Par ces mots, Jasper Johns souligna la primeur accordée à la re-création et à la perception dans son oeuvre. Ainsi " il y a eu deux manières d'interpréter (ses) tableaux. La première est : ' Il a peint un drapeau de manière à ce qu'on ne le voie pas comme un drapeau, mais comme une peinture.' La seconde est : ' La façon dont il a peint le drapeau fait qu'on peut le voir comme un drapeau, et non pas comme une peinture ".
Jasper Johns réalisa Flag, ce drapeau- tableau,tableau-drapeau en 1955 et réussit avec lui à dissocier représentation et interprétation en opérant une nette séparation entre l'objet peint et les réflexions personnelles qu'il peut amener.
Pour lui, c'est de la contemplation que naît le sens et non pas l'inverse. Il a ainsi cherché à ce que ces toiles ne dévoilent rien de ses sentiments et y parvint en travaillent à partir de la forme physique d'une chose en la libérant alors de tous préjugés.
Il croyait en effet que " tout art qui se propose de dire quelque chose est condamné à l'échec. La déclaration définitive ne doit pas être consciente, elle doit se mettre en place d'elle-même." Johns a d'ailleurs peint le drapeau américain avec un nombre changeant d'étoiles, mais jamais le réel, car ce sont bien "les nuances, les modulations qui (l') ont intéressé, un jeu entre la pensée, la vie, le dire et le rien".

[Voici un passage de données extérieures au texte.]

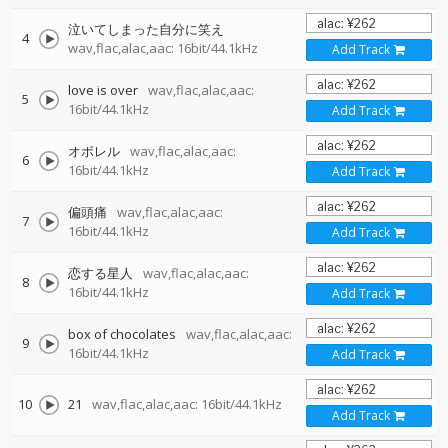
泣いてしまった自分に笑え
4
wav,flac,alac,aac: 16bit/44.1kHz
Add Track
love is over
wav,flac,alac,aac:
5
16bit/44.1kHz
Add Track
オボレル
wav,flac,alac,aac:
6
16bit/44.1kHz
Add Track
偏頭痛
wav,flac,alac,aac:
7
16bit/44.1kHz
Add Track
恋する星人
wav,flac,alac,aac:
8
16bit/44.1kHz
Add Track
box of chocolates
wav,flac,alac,aac:
9
16bit/44.1kHz
Add Track
10
21
wav,flac,alac,aac: 16bit/44.1kHz
Add Track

Et cette peinture à l'américaine, comme l'appelait
le critique d'art Clement Greenberg, intéresse et fascine encore aujourd'hui. Pour preuve, une exposition sur l'utilisation de la couleur grise par Jasper Johns vient de se tenir, jusqu'au 4 mars dernier, au Metropolitan Museum of Art.
Et bien que ce soit aux pin-ups des années 60 plus qu'à l'oeuvre de cet artiste que se réfère la collection printemps/été Chanel de cette année, on ne peut que se rappeler Flag face aux silhouettes enveloppées par le drapeau américain une fois de plus réinterprétés librement. C'est pour moi une invitation, bien que probablement inconsciente, à redécouvrir le travail de cet artiste majeur du Pop art que nous a lancée Karl Lagerfeld.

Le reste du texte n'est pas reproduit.